§ Directions for this task
In the records below, find the line with "Technology (26)" and repeat exactly every line from it through the line with "πραγματοποιούν σταθερά σε". Pictures stay out.

** Records for the exercise follows **

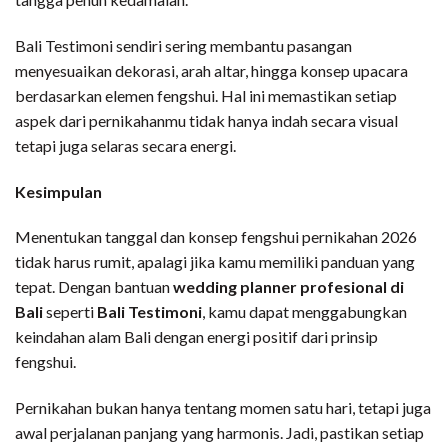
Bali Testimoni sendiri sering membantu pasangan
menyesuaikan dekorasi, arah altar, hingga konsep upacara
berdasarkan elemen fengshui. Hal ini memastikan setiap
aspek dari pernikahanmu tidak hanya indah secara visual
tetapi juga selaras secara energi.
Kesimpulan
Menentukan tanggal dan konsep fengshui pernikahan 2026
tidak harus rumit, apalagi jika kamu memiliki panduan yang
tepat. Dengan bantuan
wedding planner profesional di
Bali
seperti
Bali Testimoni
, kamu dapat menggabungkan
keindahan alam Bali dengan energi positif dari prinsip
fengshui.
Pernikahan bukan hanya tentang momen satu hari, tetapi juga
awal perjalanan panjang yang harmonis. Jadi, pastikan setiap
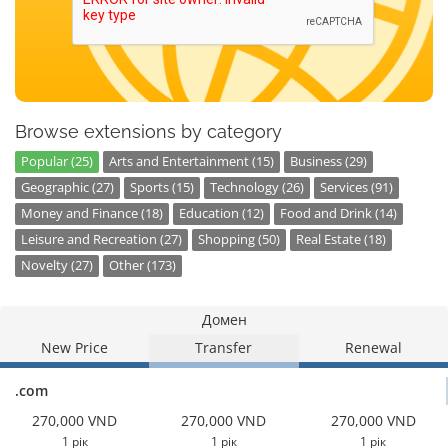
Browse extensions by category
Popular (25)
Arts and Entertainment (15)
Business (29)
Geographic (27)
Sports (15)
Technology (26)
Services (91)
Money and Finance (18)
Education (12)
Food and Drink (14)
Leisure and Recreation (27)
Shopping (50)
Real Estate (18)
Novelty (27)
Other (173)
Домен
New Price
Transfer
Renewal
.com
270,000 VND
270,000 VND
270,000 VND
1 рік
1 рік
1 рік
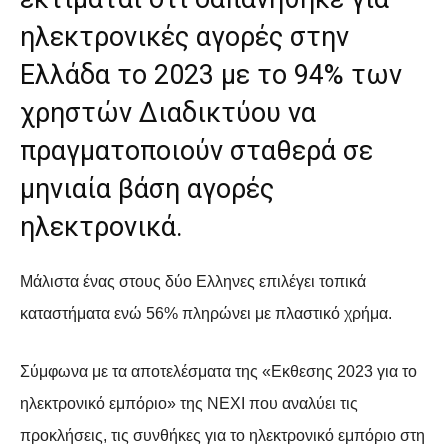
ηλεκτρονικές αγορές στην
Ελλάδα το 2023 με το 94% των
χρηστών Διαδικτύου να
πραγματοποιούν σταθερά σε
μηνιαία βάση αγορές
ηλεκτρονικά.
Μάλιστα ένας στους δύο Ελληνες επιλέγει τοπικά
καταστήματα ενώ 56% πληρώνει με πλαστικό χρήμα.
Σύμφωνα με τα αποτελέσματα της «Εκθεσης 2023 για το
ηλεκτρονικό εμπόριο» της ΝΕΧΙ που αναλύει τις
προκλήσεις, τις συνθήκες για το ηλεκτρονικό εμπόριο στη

** End of Records for the exercise **
** Records for the exercise follows **

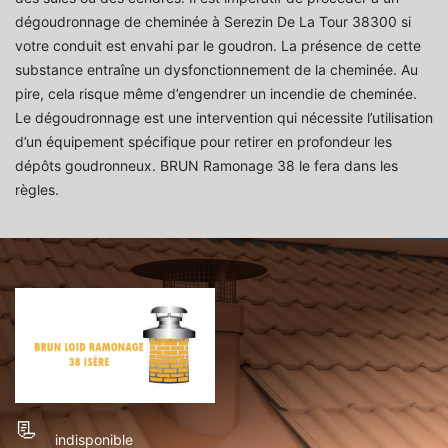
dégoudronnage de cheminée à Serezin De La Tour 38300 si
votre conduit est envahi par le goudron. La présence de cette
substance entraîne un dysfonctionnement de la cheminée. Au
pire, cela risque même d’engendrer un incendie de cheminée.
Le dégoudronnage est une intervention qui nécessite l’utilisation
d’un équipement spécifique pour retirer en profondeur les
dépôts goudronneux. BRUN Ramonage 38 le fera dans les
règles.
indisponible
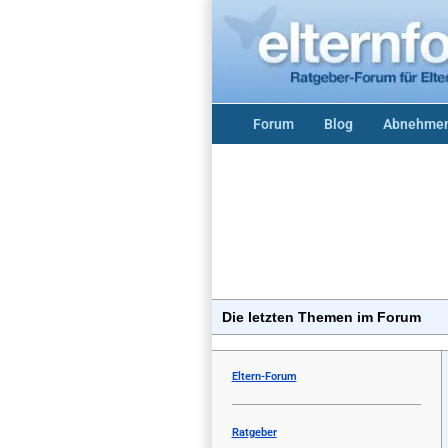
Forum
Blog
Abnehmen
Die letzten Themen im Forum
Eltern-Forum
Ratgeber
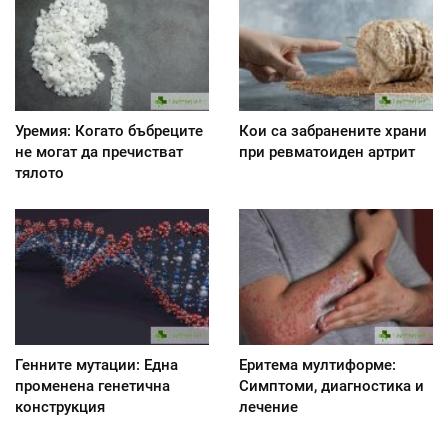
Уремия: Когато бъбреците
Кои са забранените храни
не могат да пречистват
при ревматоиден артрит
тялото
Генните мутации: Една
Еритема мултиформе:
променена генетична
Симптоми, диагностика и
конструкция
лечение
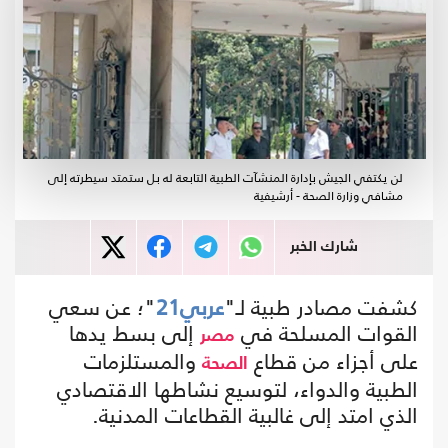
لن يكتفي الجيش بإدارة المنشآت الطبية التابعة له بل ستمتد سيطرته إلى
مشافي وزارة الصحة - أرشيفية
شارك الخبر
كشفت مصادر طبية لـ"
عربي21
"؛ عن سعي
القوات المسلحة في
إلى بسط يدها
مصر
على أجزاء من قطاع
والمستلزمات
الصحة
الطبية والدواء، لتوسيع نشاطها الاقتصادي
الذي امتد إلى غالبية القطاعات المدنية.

** End of Records for the exercise **

§ Output of the exercise
Technology (26)
Services (91)
Money and Finance (18)
Education (12)
Food and Drink (14)
Leisure and Recreation (27)
Shopping (50)
Real Estate (18)
Novelty (27)
Other (173)
Домен
New Price
Transfer
Renewal
.com
270,000 VND
270,000 VND
270,000 VND
1 рік
1 рік
1 рік
ηλεκτρονικές αγορές στην
Ελλάδα το 2023 με το 94% των
χρηστών Διαδικτύου να
πραγματοποιούν σταθερά σε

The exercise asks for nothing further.